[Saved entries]
####

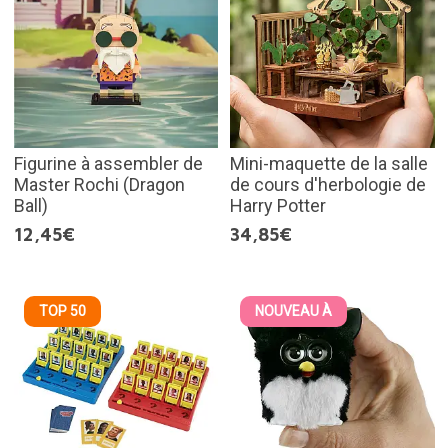
Figurine à assembler de
Mini-maquette de la salle
Master Rochi (Dragon
de cours d'herbologie de
Ball)
Harry Potter
12,45€
34,85€
TOP 50
NOUVEAU À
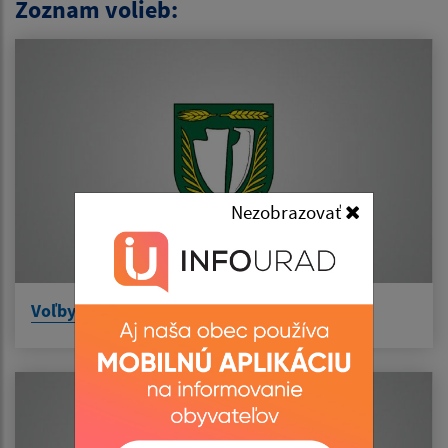
Zoznam volieb:
Nezobrazovať
Voľby do orgánov samosprávy obcí 2026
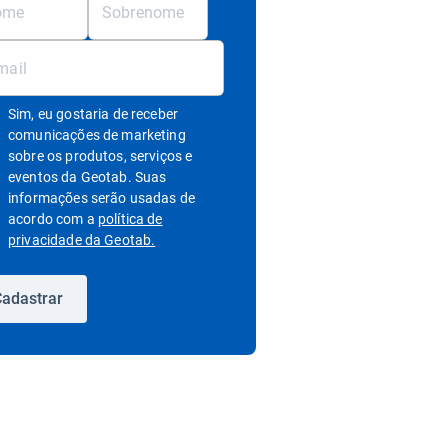
Sim, eu gostaria de receber
comunicações de marketing
sobre os produtos, serviços e
eventos da Geotab. Suas
informações serão usadas de
acordo com a
política de
Abrir em uma nova janela
privacidade da Geotab.
adastrar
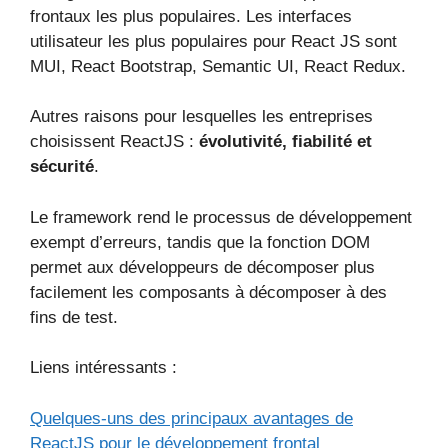
frontaux les plus populaires. Les interfaces
utilisateur les plus populaires pour React JS sont
MUI, React Bootstrap, Semantic UI, React Redux.
Autres raisons pour lesquelles les entreprises
choisissent ReactJS :
évolutivité, fiabilité et
sécurité
.
Le framework rend le processus de développement
exempt d’erreurs, tandis que la fonction DOM
permet aux développeurs de décomposer plus
facilement les composants à décomposer à des
fins de test.
Liens intéressants :
Quelques-uns des principaux avantages de
ReactJS pour le développement frontal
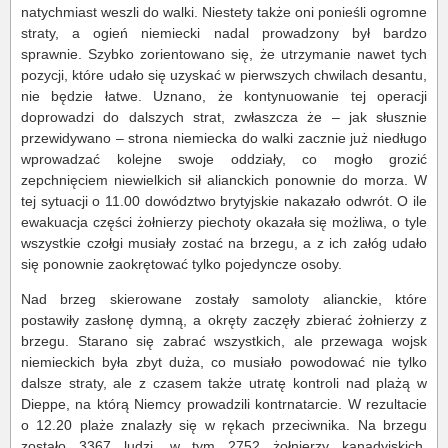
natychmiast weszli do walki. Niestety także oni ponieśli ogromne
straty, a ogień niemiecki nadal prowadzony był bardzo
sprawnie. Szybko zorientowano się, że utrzymanie nawet tych
pozycji, które udało się uzyskać w pierwszych chwilach desantu,
nie będzie łatwe. Uznano, że kontynuowanie tej operacji
doprowadzi do dalszych strat, zwłaszcza że – jak słusznie
przewidywano – strona niemiecka do walki zacznie już niedługo
wprowadzać kolejne swoje oddziały, co mogło grozić
zepchnięciem niewielkich sił alianckich ponownie do morza. W
tej sytuacji o 11.00 dowództwo brytyjskie nakazało odwrót. O ile
ewakuacja części żołnierzy piechoty okazała się możliwa, o tyle
wszystkie czołgi musiały zostać na brzegu, a z ich załóg udało
się ponownie zaokrętować tylko pojedyncze osoby.
Nad brzeg skierowane zostały samoloty alianckie, które
postawiły zasłonę dymną, a okręty zaczęły zbierać żołnierzy z
brzegu. Starano się zabrać wszystkich, ale przewaga wojsk
niemieckich była zbyt duża, co musiało powodować nie tylko
dalsze straty, ale z czasem także utratę kontroli nad plażą w
Dieppe, na którą Niemcy prowadzili kontrnatarcie. W rezultacie
o 12.20 plaże znalazły się w rękach przeciwnika. Na brzegu
zostało 3367 ludzi, w tym 2752 żołnierzy kanadyjskich,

####

▸ EXERCISE BRIEF: Every entry belongs in the answer exactly as written, but no picture does.

▸ YOUR SOLUTION:
Figurine à assembler de
Mini-maquette de la salle
Master Rochi (Dragon
de cours d'herbologie de
Ball)
Harry Potter
12,45€
34,85€
TOP 50
NOUVEAU À
Zoznam volieb:
Nezobrazovať
Voľby do orgánov samosprávy obcí 2026
Sim, eu gostaria de receber
comunicações de marketing
sobre os produtos, serviços e
eventos da Geotab. Suas
informações serão usadas de
acordo com a
política de
Abrir em uma nova janela
privacidade da Geotab.
adastrar
frontaux les plus populaires. Les interfaces
utilisateur les plus populaires pour React JS sont
MUI, React Bootstrap, Semantic UI, React Redux.
Autres raisons pour lesquelles les entreprises
choisissent ReactJS :
évolutivité, fiabilité et
sécurité
.
Le framework rend le processus de développement
exempt d’erreurs, tandis que la fonction DOM
permet aux développeurs de décomposer plus
facilement les composants à décomposer à des
fins de test.
Liens intéressants :
Quelques-uns des principaux avantages de
ReactJS pour le développement frontal
natychmiast weszli do walki. Niestety także oni ponieśli ogromne
straty, a ogień niemiecki nadal prowadzony był bardzo
sprawnie. Szybko zorientowano się, że utrzymanie nawet tych
pozycji, które udało się uzyskać w pierwszych chwilach desantu,
nie będzie łatwe. Uznano, że kontynuowanie tej operacji
doprowadzi do dalszych strat, zwłaszcza że – jak słusznie
przewidywano – strona niemiecka do walki zacznie już niedługo
wprowadzać kolejne swoje oddziały, co mogło grozić
zepchnięciem niewielkich sił alianckich ponownie do morza. W
tej sytuacji o 11.00 dowództwo brytyjskie nakazało odwrót. O ile
ewakuacja części żołnierzy piechoty okazała się możliwa, o tyle
wszystkie czołgi musiały zostać na brzegu, a z ich załóg udało
się ponownie zaokrętować tylko pojedyncze osoby.
Nad brzeg skierowane zostały samoloty alianckie, które
postawiły zasłonę dymną, a okręty zaczęły zbierać żołnierzy z
brzegu. Starano się zabrać wszystkich, ale przewaga wojsk
niemieckich była zbyt duża, co musiało powodować nie tylko
dalsze straty, ale z czasem także utratę kontroli nad plażą w
Dieppe, na którą Niemcy prowadzili kontrnatarcie. W rezultacie
o 12.20 plaże znalazły się w rękach przeciwnika. Na brzegu
zostało 3367 ludzi, w tym 2752 żołnierzy kanadyjskich,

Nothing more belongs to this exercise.